Last week also brought Donald Trump to claim that Joe Biden had ‘plagiarised’ his economic program, after Biden unveiled his ‘Buy American’ plan.

The Donald said it with characteristic pride…flattered that someone would want to imitate him. Apparently, now, both parties are going to make America great again.

A more thoughtful man might have wondered why the big spending dumbbells on the other side of the aisle would think his program was just fine for them, too.

When the tone deaf fellow in the church choir is hitting the same notes you are…maybe it’s time to change your tune.

But wait…there’s more…

Mary Trump (Donald’s niece) says the president paid someone to take his SATs…and Kanye West announced that he’s running for president too. (Surely to boost brand awareness for his clothing line, Yeezy. We had never heard of it.)

And Tesla flew to such a dizzy high last week that we practically broke our neck looking at it. Here’s money-manager extraordinaire Chris Mayer:

Tesla is now worth more than Toyota, GM, Ford and Fiat combined… and yet, still can’t deliver 500,000 vehicles annually, can’t make a profit, sales haven’t grown much since 2018, they have a CEO who openly taunts the SEC saying they suck his you-know-what, and they have at best doctored up financials (at worst, fraudulent).

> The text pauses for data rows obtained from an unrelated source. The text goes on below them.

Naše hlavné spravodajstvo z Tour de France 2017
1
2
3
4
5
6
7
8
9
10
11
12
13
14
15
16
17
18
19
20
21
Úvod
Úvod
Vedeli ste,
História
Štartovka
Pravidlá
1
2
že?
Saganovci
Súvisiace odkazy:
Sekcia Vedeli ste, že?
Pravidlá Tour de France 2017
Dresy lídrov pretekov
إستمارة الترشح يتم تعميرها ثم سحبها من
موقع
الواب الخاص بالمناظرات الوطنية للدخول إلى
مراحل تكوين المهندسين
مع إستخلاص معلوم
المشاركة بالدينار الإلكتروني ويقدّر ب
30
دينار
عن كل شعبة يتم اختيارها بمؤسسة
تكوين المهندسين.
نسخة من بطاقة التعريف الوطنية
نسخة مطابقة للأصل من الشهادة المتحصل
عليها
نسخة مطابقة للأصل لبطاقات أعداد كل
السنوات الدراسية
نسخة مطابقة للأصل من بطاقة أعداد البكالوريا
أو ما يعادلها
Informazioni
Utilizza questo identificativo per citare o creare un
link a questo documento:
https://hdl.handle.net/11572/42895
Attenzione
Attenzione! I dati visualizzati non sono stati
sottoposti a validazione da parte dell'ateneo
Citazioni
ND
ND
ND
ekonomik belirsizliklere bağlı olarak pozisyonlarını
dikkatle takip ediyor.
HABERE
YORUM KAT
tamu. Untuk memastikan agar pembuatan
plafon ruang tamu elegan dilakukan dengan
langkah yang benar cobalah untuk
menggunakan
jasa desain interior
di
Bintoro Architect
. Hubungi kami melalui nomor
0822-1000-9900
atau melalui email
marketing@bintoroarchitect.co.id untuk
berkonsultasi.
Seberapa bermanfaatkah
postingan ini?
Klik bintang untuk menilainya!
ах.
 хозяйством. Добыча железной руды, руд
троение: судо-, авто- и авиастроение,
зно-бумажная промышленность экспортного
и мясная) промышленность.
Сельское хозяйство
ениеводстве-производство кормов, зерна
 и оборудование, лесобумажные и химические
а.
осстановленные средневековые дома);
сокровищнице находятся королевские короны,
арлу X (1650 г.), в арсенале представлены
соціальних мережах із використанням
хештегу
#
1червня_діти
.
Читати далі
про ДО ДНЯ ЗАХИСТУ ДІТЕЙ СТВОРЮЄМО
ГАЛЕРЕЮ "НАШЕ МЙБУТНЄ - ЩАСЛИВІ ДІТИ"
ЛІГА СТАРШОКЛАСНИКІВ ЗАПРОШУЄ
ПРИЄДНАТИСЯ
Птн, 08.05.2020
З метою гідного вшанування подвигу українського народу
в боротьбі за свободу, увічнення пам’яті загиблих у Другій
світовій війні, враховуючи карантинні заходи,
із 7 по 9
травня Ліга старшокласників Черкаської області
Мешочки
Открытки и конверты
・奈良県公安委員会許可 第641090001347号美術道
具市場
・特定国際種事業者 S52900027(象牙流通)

Tesla stock is up 270% so far this year. It trades at 288 times free cash flow.

Wow. What a great company, right? Or what?

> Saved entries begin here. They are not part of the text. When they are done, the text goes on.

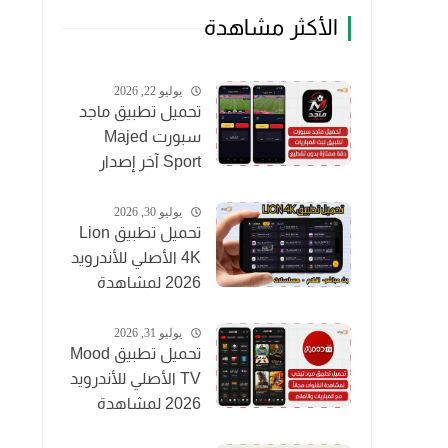
الأكثر مشاهدة
يوليو 22, 2026
تحميل تطبيق ماجد
سبورت Majed
Sport آخر إصدار
2026 لمشاهدة
المباريات مجاناً
يوليو 30, 2026
تحميل تطبيق Lion
4K الأصلي للأندرويد
2026 لمشاهدة
القنوات والأفلام
مجاناً
يوليو 31, 2026
تحميل تطبيق Mood
TV الأصلي للأندرويد
2026 لمشاهدة
المباريات والقنوات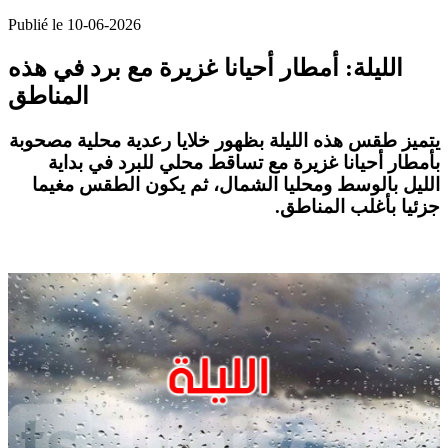
Publié le 10-06-2026
الليلة: أمطار أحيانا غزيرة مع برد في هذه
المناطق
يتميز طقس هذه الليلة بظهور خلايا رعدية محلية مصحوبة
بأمطار أحيانا غزيرة مع تساقط محلي للبرد في بداية
الليل بالوسط ومحليا الشمال، ثم يكون الطقس مغيما
.
جزئيا بأغلب المناطق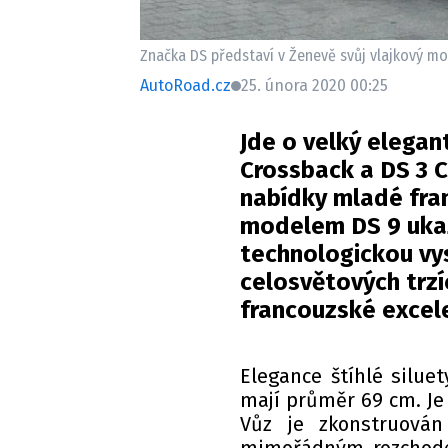
Značka DS představí v Ženevě svůj vlajkový mo
AutoRoad.cz
25. února 2020 00:25
Jde o velký elegan
Crossback a DS 3 C
nabídky mladé fra
modelem DS 9 ukaz
technologickou vys
celosvětových trzí
francouzské excel
Elegance štíhlé silue
mají průměr 69 cm. Je 
Vůz je zkonstruová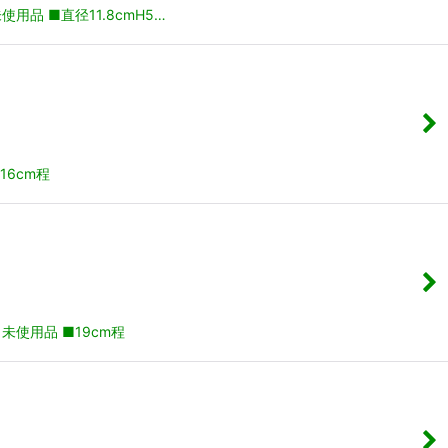
品 ■直径11.8cmH5…
6cm程
使用品 ■19cm程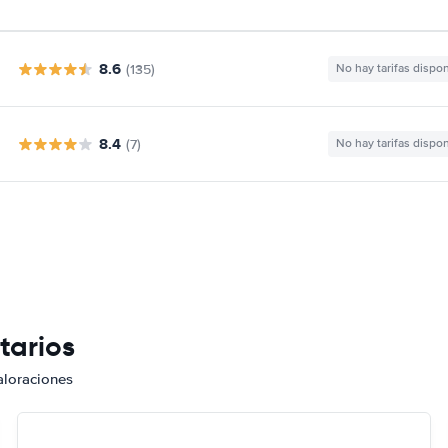
8.6
(135)
No hay tarifas dispo
8.4
(7)
No hay tarifas dispo
tarios
aloraciones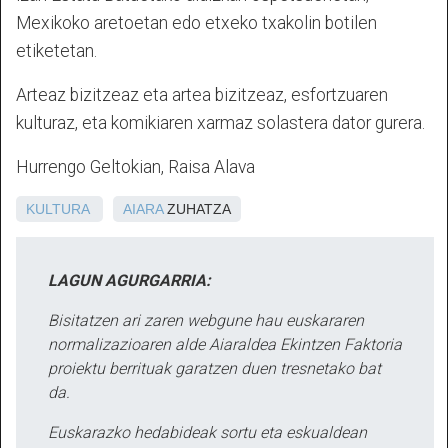
Mexikoko aretoetan edo etxeko txakolin botilen
etiketetan.
Arteaz bizitzeaz eta artea bizitzeaz, esfortzuaren
kulturaz, eta komikiaren xarmaz solastera dator gurera.
Hurrengo Geltokian, Raisa Alava
KULTURA
AIARA
ZUHATZA
LAGUN AGURGARRIA:
Bisitatzen ari zaren webgune hau euskararen
normalizazioaren alde Aiaraldea Ekintzen Faktoria
proiektu berrituak garatzen duen tresnetako bat
da.
Euskarazko hedabideak sortu eta eskualdean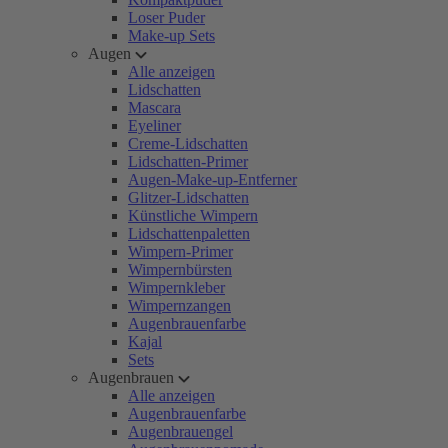
Loser Puder
Make-up Sets
Augen
Alle anzeigen
Lidschatten
Mascara
Eyeliner
Creme-Lidschatten
Lidschatten-Primer
Augen-Make-up-Entferner
Glitzer-Lidschatten
Künstliche Wimpern
Lidschattenpaletten
Wimpern-Primer
Wimpernbürsten
Wimpernkleber
Wimpernzangen
Augenbrauenfarbe
Kajal
Sets
Augenbrauen
Alle anzeigen
Augenbrauenfarbe
Augenbrauengel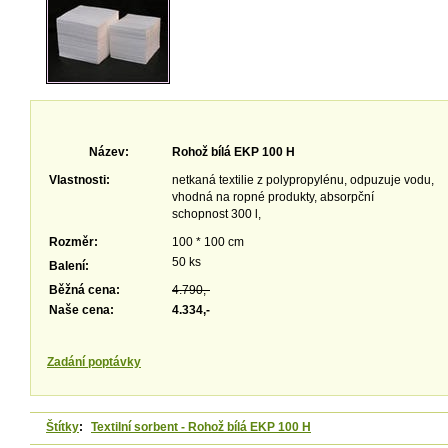
Název:
Rohož bílá EKP 100 H
Vlastnosti:
netkaná textilie z polypropylénu, odpuzuje vodu,
vhodná na ropné produkty, absorpční
schopnost 300 l,
Rozměr:
100 * 100 cm
50 ks
Balení:
Běžná cena:
4.790,-
Naše cena:
4.334,-
Zadání poptávky
Štítky
:
Textilní sorbent - Rohož bílá EKP 100 H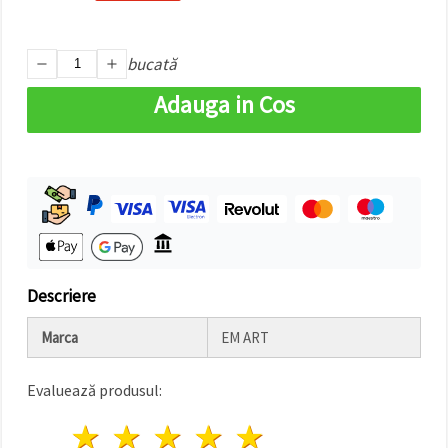
bucată
Adauga in Cos
Descriere
Marca
EM ART
Evaluează produsul:
1 stea
2 stele
3 stele
4 stele
5 stele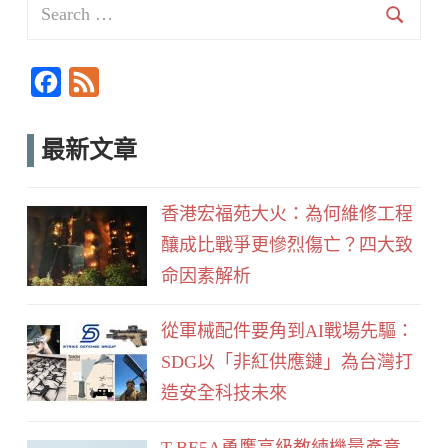
Search
for:
Searc
F
F
a
e
c
e
最新文章
e
d
b
香港宏福苑大火：為何維修工程
o
釀成比戰爭更慘烈傷亡？四大致
o
命因素解析
k
從軍械配件要角到AI戰場先驅：
SDG以「非紅供應鏈」為台灣打
造安全科技未來
T-BE5A勇鷹高級教練機量產意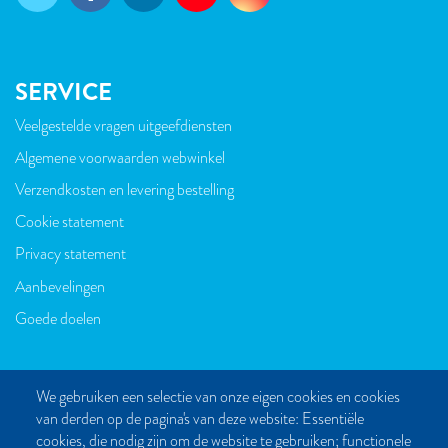
SERVICE
Veelgestelde vragen uitgeefdiensten
VOET
Algemene voorwaarden webwinkel
Verzendkosten en levering bestelling
Cookie statement
Privacy statement
Aanbevelingen
Goede doelen
We gebruiken een selectie van onze eigen cookies en cookies
van derden op de pagina's van deze website: Essentiële
CONTACT
cookies, die nodig zijn om de website te gebruiken; functionele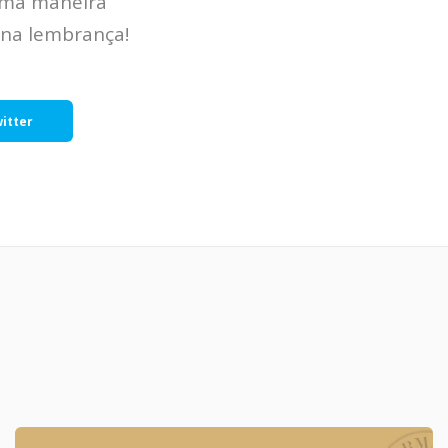
 uma maneira
 na lembrança!
itter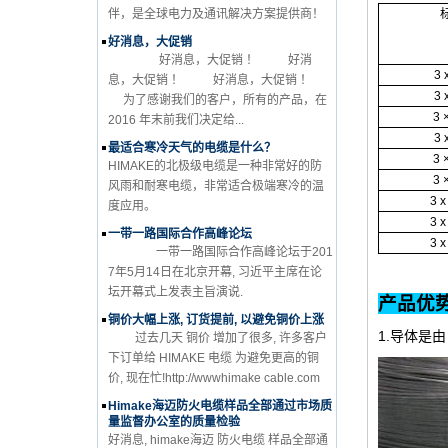
伴，是全球电力及通讯解决方案提供商！
好消息，大促销
好消息，大促销 ！ 好消
3 
息，大促销 ！ 好消息，大促销 ！
3 
为了感谢我们的客户，所有的产品，在
3 
2016 年末前我们决定给...
3 
最适合寒冷天气的电缆是什么？
3 
HIMAKE的北极级电缆是一种非常好的防
3 
风雨和耐寒电缆，非常适合极端寒冷的温
3 x
度应用。
3 x
一带一路国际合作高峰论坛
3 x
一带一路国际合作高峰论坛于201
7年5月14日在北京开幕, 习近平主席在论
坛开幕式上发表主旨演说.
铜价大幅上涨, 订货提前, 以避免铜价上涨
1.导体是由
过去几天 铜价 增加了很多, 许多客户
下订单给 HIMAKE 电缆 为避免更高的铜
价, 现在忙!http://wwwhimake cable.com
Himake海迈防火电缆样品全部通过市场质
量监督办公室的质量检验
好消息, himake海迈 防火电缆 样品全部通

The ‘or what’ is what interests us today. And we have a feeling that it concerns much more than Tesla…

$20 billion countertrade

Tesla is so obviously overpriced that it has created a whole ‘or what’ $20 billion countertrade. That is the value of the shares that are now ‘short’ TSLA.

Bloomberg columnist Matt Levine:

Let’s call it Anti-Tesla … is apparently the biggest synthetic company ever, the largest pool of shares ever manufactured by people betting against a company. It’s no Toyota, but Anti-Tesla is bigger than Fiat Chrysler Automobiles NV; the market value of Tesla stock produced by short sellers is larger than the market value of an entire real car company.

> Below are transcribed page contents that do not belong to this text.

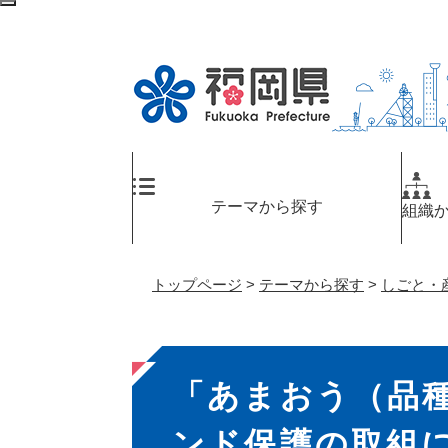
ペ
検
ー
索
ジ
エ
の
リ
先
ア
頭
へ
で
す
。
テーマから探す
組織
トップページ
>
テーマから探す
>
しごと・
本
「あまおう（品
文
ンド保護の取組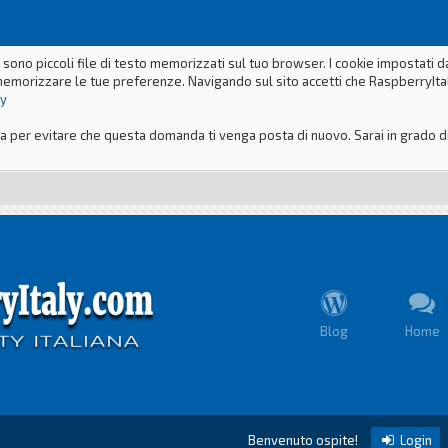
 sono piccoli file di testo memorizzati sul tuo browser. I cookie impostati 
memorizzare le tue preferenze. Navigando sul sito accetti che RaspberryItaly
ly
er evitare che questa domanda ti venga posta di nuovo. Sarai in grado di m
Blog
Home
Benvenuto ospite!
Login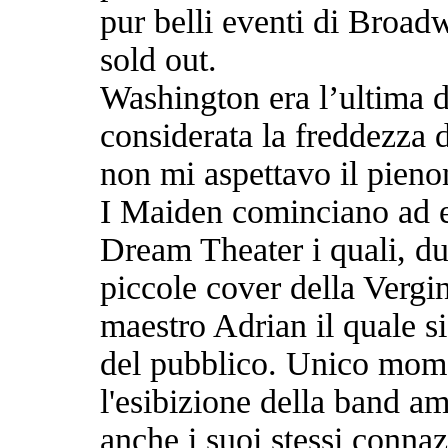
pur belli eventi di Broadw
sold out.
Washington era l’ultima d
considerata la freddezza d
non mi aspettavo il pienon
I Maiden cominciano ad e
Dream Theater i quali, du
piccole cover della Vergi
maestro Adrian il quale si
del pubblico. Unico mome
l'esibizione della band a
anche i suoi stessi conna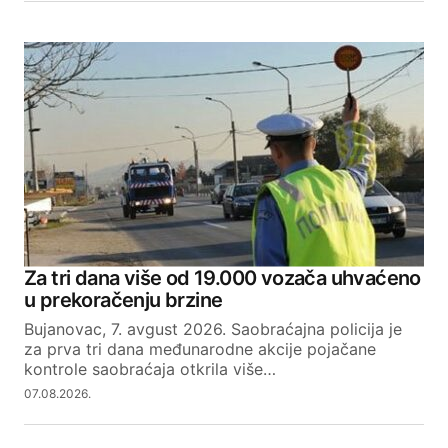
Za tri dana više od 19.000 vozača uhvaćeno
u prekoračenju brzine
Bujanovac, 7. avgust 2026. Saobraćajna policija je
za prva tri dana međunarodne akcije pojačane
kontrole saobraćaja otkrila više…
07.08.2026.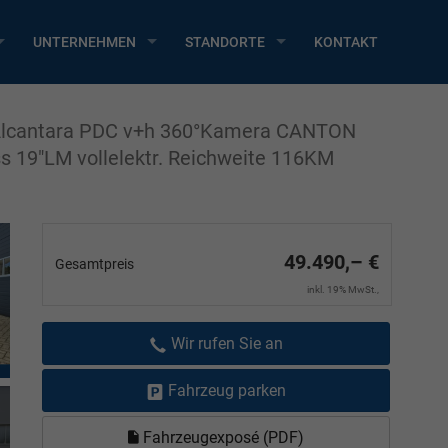
UNTERNEHMEN
STANDORTE
KONTAKT
 Alcantara PDC v+h 360°Kamera CANTON
s 19"LM vollelektr. Reichweite 116KM
49.490,– €
Gesamtpreis
inkl. 19% MwSt.,
Wir rufen Sie an
Fahrzeug parken
Fahrzeugexposé (PDF)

That’s … something. I don’t know. It’s easy to scoff that Tesla, a young and still-niche company that has not produced a lot of profits, is more valuable than these big mature car companies; but even that scoffing itself is more valuable than some of those companies. Finance is weird.

Weird? Yes. And so far this year, the scoffers have lost (on paper, at least) some $18 billion. Tesla has gone up. Their short positions have gone down.

But that’s the problem with ‘or what’?

What’s going on is insane. But if you can keep your head when all around you are losing theirs, you will probably lose a lot of money.

Real-world damage

A sane, sensible, and sober investor should stay away from US stocks.

After all, stocks represent real businesses. And real businesses operate in the real world…which, measured by GDP, may have slumped 38% last quarter.

Those businesses will probably never again be worth as much as they were a year ago.

And now, we can expect a ‘recovery’. But losses are losses. They are permanent, like a summer spent indoors.

Time passes; it never comes back. And when the economy eventually goes back outside — with pasty skin, wasted muscles, and trillions more in heavy debt to lug around — it is unlikely to regain its old vigour.

Stocks should reflect the real-world damage, in other words, not ignore it.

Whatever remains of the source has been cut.